Gloria, io lo so e lo proclamo, è il tuo Spirito,
il tuo Spirito che divide con te, oh Verbo, la natura e l'onore.
È della stessa stirpe, della stessa gloria, della stessa essenza,
esso solo con tuo Padre e con te, Cristo, Dio dell'Universo.
Io ti adoro, e ti rendo grazie perché mi hai concesso di scoprire,
per quanto poco, la potenza della tua divinità.
Ti rendo grazie perché, mentre stavo seduto nell'oscurità,
tu ti sei rivelato a me, mi hai illuminato,
mi hai concesso di vedere
la luce del tuo volto che nessuno può reggere.
Io sono rimasto seduto nell'oscurità, lo so, ma mentre
restavo immerso, vestito di oscurità, tu sei apparso come una luce,
mi hai illuminato interamente della tua luce
e io sono diventato luce nella notte,
io che mi trovavo in mezzo all'oscurità.
E l'oscurità non ha soffocato interamente la tua luce,
né la tua luce ha cacciato l'oscurità visibile,
ma (esse sono) insieme, del tutto separate, non confuse,
lontane l'una dall'altra, naturalmente, niente affatto mescolate,
tranne che per il fatto che nello stesso luogo esse riempiono
tutto come io credo.
Così io sono nella luce, pur essendo immerso nell'oscurità
e sono anche nell'oscurità vivendo in mezzo alla luce,
eccomi nella luce, eccomi nell'oscurità
e dico: Chi mi consentirà di trovare, in seno all'oscurità, la luce
che essa non può accogliere?
Perché, come potrà l'oscurità ricevere
in sé la luce e, senza essere messa in fuga, resterà
in mezzo alla luce?
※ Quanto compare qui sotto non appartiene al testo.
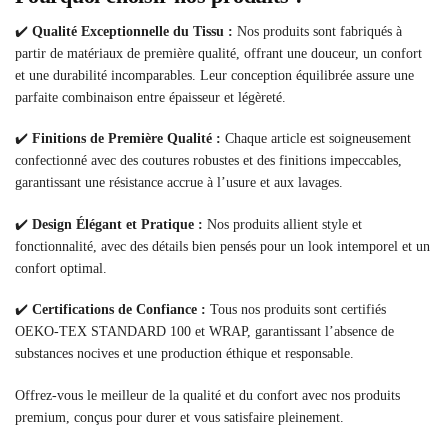
✔️
Qualité Exceptionnelle du Tissu :
Nos produits sont fabriqués à
partir de matériaux de première qualité, offrant une douceur, un confort
et une durabilité incomparables. Leur conception équilibrée assure une
parfaite combinaison entre épaisseur et légèreté.
✔️
Finitions de Première Qualité :
Chaque article est soigneusement
confectionné avec des coutures robustes et des finitions impeccables,
garantissant une résistance accrue à l’usure et aux lavages.
✔️
Design Élégant et Pratique :
Nos produits allient style et
fonctionnalité, avec des détails bien pensés pour un look intemporel et un
confort optimal.
✔️
Certifications de Confiance :
Tous nos produits sont certifiés
OEKO-TEX STANDARD 100 et WRAP, garantissant l’absence de
substances nocives et une production éthique et responsable.
Offrez-vous le meilleur de la qualité et du confort avec nos produits
premium, conçus pour durer et vous satisfaire pleinement.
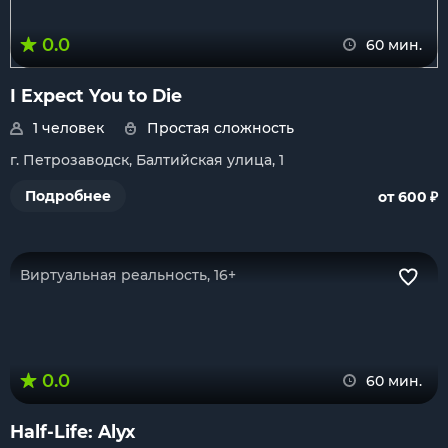
0.0
60 мин.
I Expect You to Die
1 человек
Простая сложность
г. Петрозаводск, Балтийская улица, 1
₽
Подробнее
от 600
Виртуальная реальность, 16+
0.0
60 мин.
Half-Life: Alyx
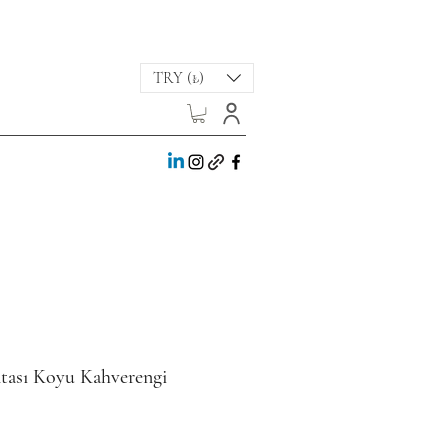
TRY (₺)
tası Koyu Kahverengi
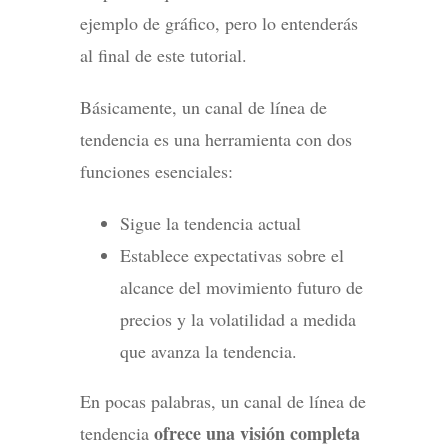
ejemplo de gráfico, pero lo entenderás
al final de este tutorial.
Básicamente, un canal de línea de
tendencia es una herramienta con dos
funciones esenciales:
Sigue la tendencia actual
Establece expectativas sobre el
alcance del movimiento futuro de
precios y la volatilidad a medida
que avanza la tendencia.
En pocas palabras, un canal de línea de
ofrece una visión completa
tendencia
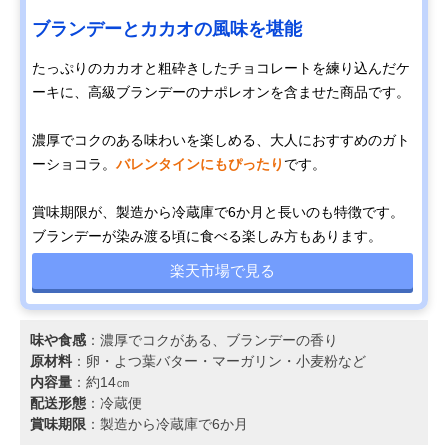
ブランデーとカカオの風味を堪能
たっぷりのカカオと粗砕きしたチョコレートを練り込んだケ
ーキに、高級ブランデーのナポレオンを含ませた商品です。
濃厚でコクのある味わいを楽しめる、大人におすすめのガト
ーショコラ。
バレンタインにもぴったり
です。
賞味期限が、製造から冷蔵庫で6か月と長いのも特徴です。
ブランデーが染み渡る頃に食べる楽しみ方もあります。
楽天市場で見る
味や食感
：濃厚でコクがある、ブランデーの香り
原材料
：卵・よつ葉バター・マーガリン・小麦粉など
内容量
：約14㎝
配送形態
：冷蔵便
賞味期限
：製造から冷蔵庫で6か月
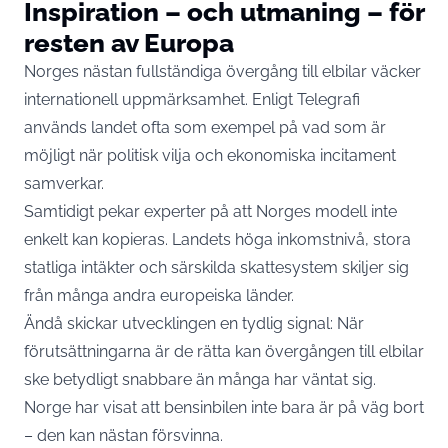
Inspiration – och utmaning – för
resten av Europa
Norges nästan fullständiga övergång till elbilar väcker
internationell uppmärksamhet. Enligt Telegrafi
används landet ofta som exempel på vad som är
möjligt när politisk vilja och ekonomiska incitament
samverkar.
Samtidigt pekar experter på att Norges modell inte
enkelt kan kopieras. Landets höga inkomstnivå, stora
statliga intäkter och särskilda skattesystem skiljer sig
från många andra europeiska länder.
Ändå skickar utvecklingen en tydlig signal: När
förutsättningarna är de rätta kan övergången till elbilar
ske betydligt snabbare än många har väntat sig.
Norge har visat att bensinbilen inte bara är på väg bort
– den kan nästan försvinna.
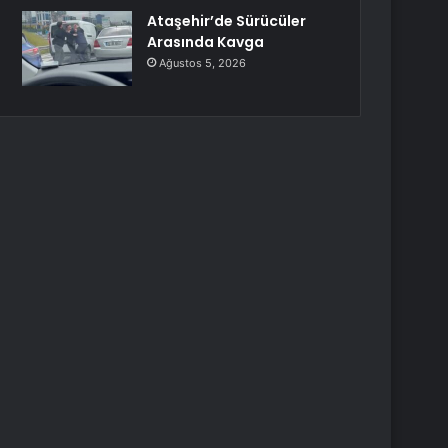
Ataşehir’de Sürücüler
Arasında Kavga
Ağustos 5, 2026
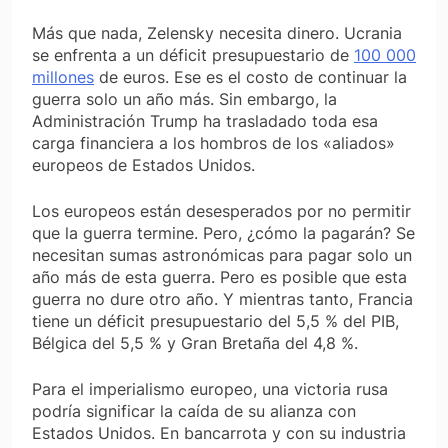
Más que nada, Zelensky necesita dinero. Ucrania
se enfrenta a un déficit presupuestario de
100 000
millones
de euros. Ese es el costo de continuar la
guerra solo un año más. Sin embargo, la
Administración Trump ha trasladado toda esa
carga financiera a los hombros de los «aliados»
europeos de Estados Unidos.
Los europeos están desesperados por no permitir
que la guerra termine. Pero, ¿cómo la pagarán? Se
necesitan sumas astronómicas para pagar solo un
año más de esta guerra. Pero es posible que esta
guerra no dure otro año. Y mientras tanto, Francia
tiene un déficit presupuestario del 5,5 % del PIB,
Bélgica del 5,5 % y Gran Bretaña del 4,8 %.
Para el imperialismo europeo, una victoria rusa
podría significar la caída de su alianza con
Estados Unidos. En bancarrota y con su industria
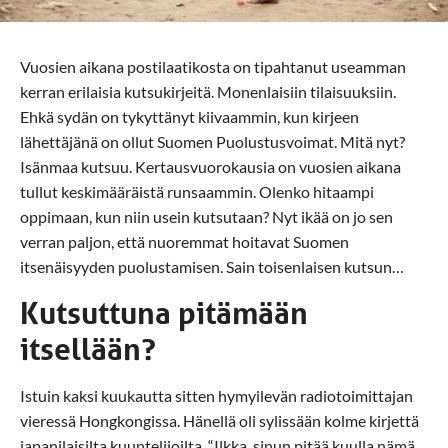
Vuosien aikana postilaatikosta on tipahtanut useamman
kerran erilaisia kutsukirjeitä. Monenlaisiin tilaisuuksiin.
Ehkä sydän on tykyttänyt kiivaammin, kun kirjeen
lähettäjänä on ollut Suomen Puolustusvoimat. Mitä nyt?
Isänmaa kutsuu. Kertausvuorokausia on vuosien aikana
tullut keskimääräistä runsaammin. Olenko hitaampi
oppimaan, kun niin usein kutsutaan? Nyt ikää on jo sen
verran paljon, että nuoremmat hoitavat Suomen
itsenäisyyden puolustamisen. Sain toisenlaisen kutsun…
Kutsuttuna pitämään
itsellään?
Istuin kaksi kuukautta sitten hymyilevän radiotoimittajan
vieressä Hongkongissa. Hänellä oli sylissään kolme kirjettä
japanilaisilta kuuntelijoilta. “Ilkka, sinun pitää kuulla nämä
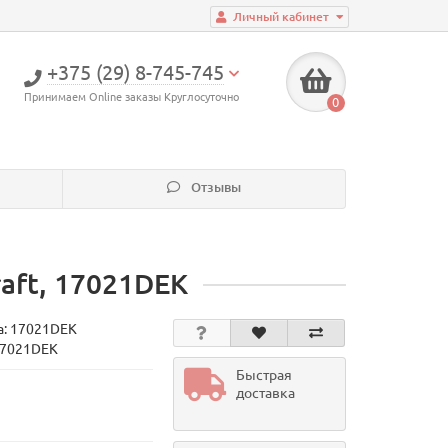
Личный кабинет
+375 (29) 8-745-745
Принимаем Online заказы Круглосуточно
0
Отзывы
raft, 17021DEK
а:
17021DEK
17021DEK
Быстрая
доставка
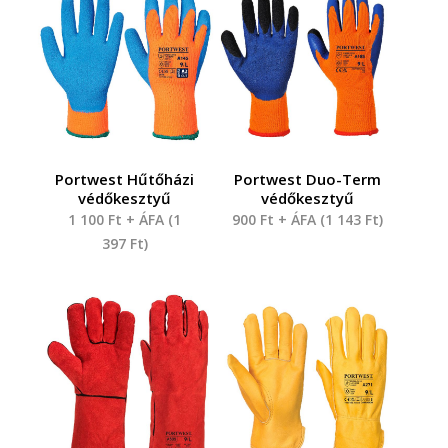
Portwest Hűtőházi
Portwest Duo-Term
védőkesztyű
védőkesztyű
1 100
Ft
+ ÁFA (
1
900
Ft
+ ÁFA (
1 143
Ft
)
397
Ft
)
Che temibile portento sto vedendo:
lo sdoppiamento dei miei due occhi, quelli del corpo
e quelli dell'anima.
Adesso ascolta: ti esporrò i misteri temibili di un Dio doppio,
che mi sono occorsi in quanto uomo doppio.

Egli ha preso la mia carne e mi ha dato il suo spirito
e sono diventato io stesso dio per grazia divina,
figlio di Dio ma per adozione, oh dignità, oh gloria!